A number of leaders of Jewish organizations and experts on the treatment of Jews in the Soviet Union today gave compelling and detailed testimony on the plight of Soviet Jewry before a subcommittee of the House Foreign Affairs Committee, while a number of Congressmen indicated that direct intervention by the State Department on behalf of Soviet Jewry was essential.
Testifying before the subcommittee, Rabbi Joachim Prinz, representing the American Jewish Conference on Soviet Jewry–a cooperative body of 24 major national Jewish, religious, civic and Zionist groups united to combat Soviet treatment of its Jewish population–presented for inclusion into the record a number of photographs, pamphlets, cartoons and other graphic material depicting the Soviet Union’s religious and cultural persecutions during the past number of years.”
Dr. Prinz told the members of the House that “only in one sense–in terms of ultimate purpose–may it be said that the policies of Hitlerism and of Soviet government towards Jews are all alike: both have sought the elimination of the Jewish presence in history: both have sought to remove Jews as a distinctive entity among the diversity of mankind; both have sought in our lifetimes to bring to a close the long Jewish experience and the stream of Jewish religious and cultural expression.”
Dr. Prinz expressed “deep regret” that both the Executive branch of our government and the State Department have been reluctant to press forward on “this humane question.” He said that the State Department “until now has been so strangely reticent and reluctant on the matter of Soviet Jewry. Despite mounting public opinion, unfortunately, the voice that could have proven the most telling was absent from the chorus of condemnation–the official voice of the government of the United States. To be sure, there have been expressions of sympathy by the State Department, but they have been couched in terms so vague and hesitant as to be virtually inaudible.”
In calling upon the members of the Foreign Affairs Committee to adopt the resolutions on Soviet anti-Semitism before it, Dr.
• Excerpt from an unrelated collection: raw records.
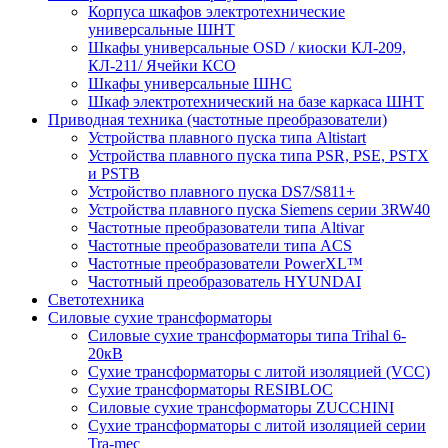
Корпуса шкафов электротехнические
универсальные ШНТ
Шкафы универсальные OSD / киоски КЛ-209,
КЛ-211/ Ячейки КСО
Шкафы универсальные ШНС
Шкаф электротехнический на базе каркаса ШНТ
Приводная техника (частотные преобразователи)
Устройства плавного пуска типа Altistart
Устройства плавного пуска типа PSR, PSE, PSTX
и PSTB
Устройство плавного пуска DS7/S811+
Устройства плавного пуска Siemens серии 3RW40
Частотные преобразователи типа Altivar
Частотные преобразователи типа ACS
Частотные преобразователи PowerXL™
Частотный преобразователь HYUNDAI
Светотехника
Силовые сухие трансформаторы
Силовые сухие трансформаторы типа Trihal 6-
20кВ
Сухие трансформаторы с литой изоляцией (VCC)
Сухие трансформаторы RESIBLOC
Силовые сухие трансформаторы ZUCCHINI
Сухие трансформаторы с литой изоляцией серии
Tra-mec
Prinz said: “We do not ask that the Soviet government compel Soviet Jews to manifest a contrived affinity for their Jewish heritage. We do not desire for Jews or anyone else to be coerced into a feeling of fellowship or identity that is not indigenous and authentic. But we challenge Soviet authorities to allow the establishment in the Soviet Union of a single Yiddish school, a Yiddish newspaper, a Yiddish theater, a Yiddish Publishing House as a means of demonstrating the response of Soviet Jews.”
WITNESSES ASKED ABOUT SOVIET MOTIVES FOR ANTI-JEWISH MEASURES
Committee members questioned witnesses on Soviet motives for anti-Jewish measures. One answer given was that Jews have relatives abroad, are considered alien, and are subjected to bias in efforts to destroy the Jews as a cultural and religious group.
Dr. Erich Goldhagen, director of the Institute on East European Affairs at Brandeis University, told the subcommittee that he could predict “with statistical accuracy” the “extinction of Jewish life in the Soviet Union if the government’s current policies continue.” He said that the restrictions imposed by the USSR on other religious groups in no way compares with the suppression of Jewish religious life.
Rabbi Meir Felman, representing the Synagogue Council of America (Orthodox, Conservative and Reform Judaism) added to the documentation of Jewish suppression by telling the subcommittee that many cemeteries had been desecrated and destroyed outright, and that permission to open new cemeteries is not being granted. The religious leader, who visited the Soviet Union last year, said “those who hold firmly to the tenets of their faith are many times subjected to violent diatribes.”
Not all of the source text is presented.